The problem: Below are records with pictures in them; print them exactly, omitting the pictures.

### Input data

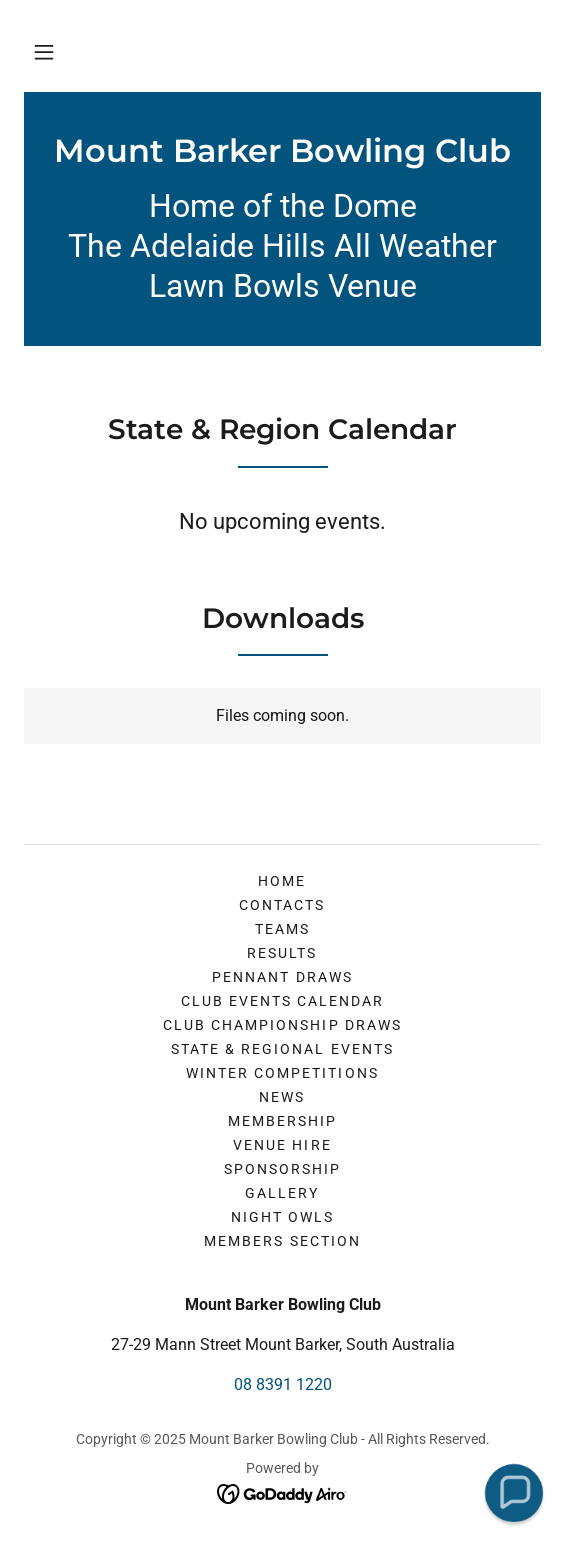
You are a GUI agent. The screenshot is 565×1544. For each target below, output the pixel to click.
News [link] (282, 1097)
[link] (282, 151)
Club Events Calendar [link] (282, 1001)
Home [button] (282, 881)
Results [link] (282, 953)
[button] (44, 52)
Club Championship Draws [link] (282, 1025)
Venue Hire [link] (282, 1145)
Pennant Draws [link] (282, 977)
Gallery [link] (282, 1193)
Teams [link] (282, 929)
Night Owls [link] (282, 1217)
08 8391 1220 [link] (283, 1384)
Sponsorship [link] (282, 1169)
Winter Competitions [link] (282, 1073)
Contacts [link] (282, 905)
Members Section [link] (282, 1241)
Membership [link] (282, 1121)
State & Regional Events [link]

######

Your response:
You are a GUI agent. The screenshot is 565×1544. For each target below, output the pixel to click.
News [link] (282, 1097)
[link] (282, 151)
Club Events Calendar [link] (282, 1001)
Home [button] (282, 881)
Results [link] (282, 953)
[button] (44, 52)
Club Championship Draws [link] (282, 1025)
Venue Hire [link] (282, 1145)
Pennant Draws [link] (282, 977)
Gallery [link] (282, 1193)
Teams [link] (282, 929)
Night Owls [link] (282, 1217)
08 8391 1220 [link] (283, 1384)
Sponsorship [link] (282, 1169)
Winter Competitions [link] (282, 1073)
Contacts [link] (282, 905)
Members Section [link] (282, 1241)
Membership [link] (282, 1121)
State & Regional Events [link]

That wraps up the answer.